PURPOSE. Interleukin-2 (IL-2) and IL-15 receptors have been detected on some murine neoplasms. Accordingly, the expression of these receptors on human uveal melanoma cell lines was examined, and the effect of exogenous IL-2 and -15 on melanoma cell proliferation, susceptibility to natural killer (NK) cell–mediated cytolysis, and sensitivity to apoptosis were assessed.

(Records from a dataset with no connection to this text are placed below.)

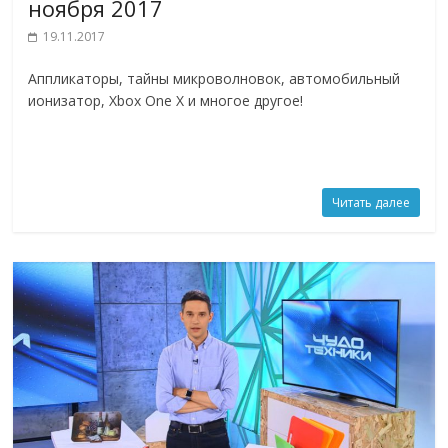
ноября 2017
19.11.2017
Аппликаторы, тайны микроволновок, автомобильный
ионизатор, Xbox One X и многое другое!
Читать далее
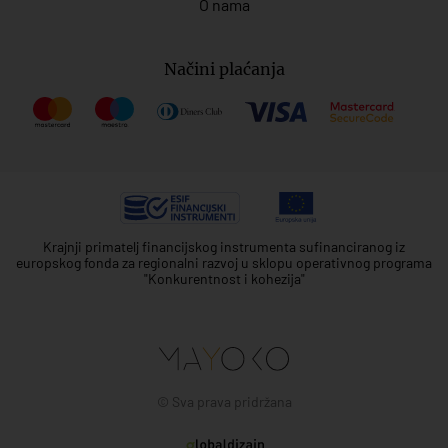
O nama
Načini plaćanja
Krajnji primatelj financijskog instrumenta sufinanciranog iz
europskog fonda za regionalni razvoj u sklopu operativnog programa
"Konkurentnost i kohezija"
© Sva prava pridržana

METHODS. Nine human uveal melanoma cell lines and three cell lines from uveal melanoma metastases were tested by flow cytometry for the expression of human IL-2R and -15R
. Melanoma cells were cultured, with or without recombinant human IL-2 or -15, cell proliferation was determined by tritiated thymidine incorporation, and IL-2 and -15 receptor expression was assessed by flow cytometry. The effect of these cytokines on NK activity was evaluated with a standard 51Cr-release assay.
RESULTS. All the melanoma cell lines expressed IL-2R and -15R. IL-2 induced a three- to eightfold upregulation of IL-2R expression in all the melanoma cell lines. Although IL-2 did not affect the proliferation of six of the seven uveal melanoma cell lines, it induced a 32% and 57% increase in the proliferation of both metastatic cell lines. IL-15 induced proliferation on all tested cell lines (4%–68%). Both IL-2 and -15 reduced melanoma cell sensitivity to NK-cell–mediated cytolysis and cisplatin-induced apoptosis.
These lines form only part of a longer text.